Brisbane is set to become the fourth major Australian city in lockdown, as officials told residents to stay at home for three days due to concerns about the rapid spread of the more transmissible Delta variant of COVID-19.
About 10 million Australians will be in lockdown once the latest order comes into force from Tuesday evening.
“These are tough decisions,” Queensland state Premier Annastacia Palaszczuk said. “We are having lockdowns in major cities because the overseas arrivals are bringing the virus here.”
“I know this is going to be tough for a lot of families. I apologise for that but I don’t want to see people end up in our hospital on ventilators. That is the last thing anyone wants to see.”
Brisbane, Queensland’s state capital has recorded at least two new cases prompting the lockdown order.
Earlier on Tuesday, residents of Perth, in Australia’s west, awoke to a four-day snap lockdown starting at midnight, making it the country’s third major city under stay-at-home orders as the more contagious Delta variant spreads.
Just three positive cases have been diagnosed in Perth since the outbreak was detected, but local health officials have long taken a highly cautious approach to any coronavirus clusters.
“We know the risk COVID presents and we know from around the world that the Delta strain is another new beast that we can’t take any chances with,” Western Australia state Premier Mark McGowan said in a late-night news conference Monday.
More than two million people living in Perth and its surrounding areas join people in Sydney, Australia’s biggest city, and in the northern city of Darwin in lockdown, with the rules applying from midnight Monday into Tuesday and lasting a minimum of four days.
Under the order, public events will not be permitted and residents must stay at home. But schools and childcare centres will remain open with masks required.
The Peel region, which is located south of Perth, is also included in the lockdown order.
In a series of social media posts, McGowan also said that following the detection of new cases, the authorities have identified the areas where the infections originated and told those who had been there to get tested for the virus and self-quarantine for 14 days.
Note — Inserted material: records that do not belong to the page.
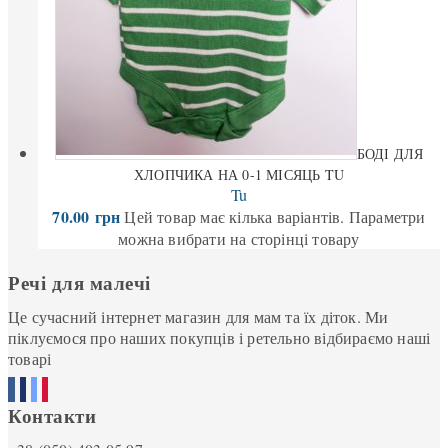
БОДІ ДЛЯ
ХЛОПЧИКА НА 0-1 МІСЯЦЬ TU
Tu
70.00
грн
Цей товар має кілька варіантів. Параметри
можна вибрати на сторінці товару
Речі для малечі
Це сучасний інтернет магазин для мам та їх діток. Ми
піклуємося про наших покупців і ретельно відбираємо наші
товарі
Контакти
Australia has been broadly successful in containing virus clusters through effective tracing and quarantine, but is now battling flare-ups in at least four cities across the vast continent nation.
Under pressure for his government’s response, Prime Minister Scott Morrison announced vaccines will become mandatory for those working in care homes for the elderly and quarantine hotels, while the AstraZeneca jab will be available to people aged under 60 who sign an indemnity form.
The conservative government has been criticised for a sluggish vaccine rollout and failing to improve the leaky hotel quarantine system, while refusing to release data on how many Australians have been fully vaccinated.
Almost 7.4 million vaccine doses have been administered to date, with less than 5 percent reported to have received both jabs.
“We’ve got to hang in there. We don’t have a choice. The pandemic is still upon us,” he said late Monday.
Australia has recorded slightly more than 30,000 cases and 910 deaths in a population of about 25 million since the pandemic began.
The largest current outbreak is in Sydney, where more than 100 people have tested positive for COVID-19 since a driver for an international flight crew was diagnosed in mid-June. The city’s residents are now under stay-at-home orders for two weeks.
During a news conference on Tuesday, New South Wales state Premier Gladys Berejiklian announced that 19 additional cases have been reported as of Monday evening, bringing the total number of cases since June 16 to 149.
She also thanked the 67,000 people who were tested during the period, adding that while the numbers were stable so far, she expected more cases to be detected and that the numbers would “bounce around”.
A small cluster linked to an outback gold mine also sent Darwin into lockdown after exposure sites were found for the first time in the city, which is home to a large Indigenous population feared to be more vulnerable to COVID-19.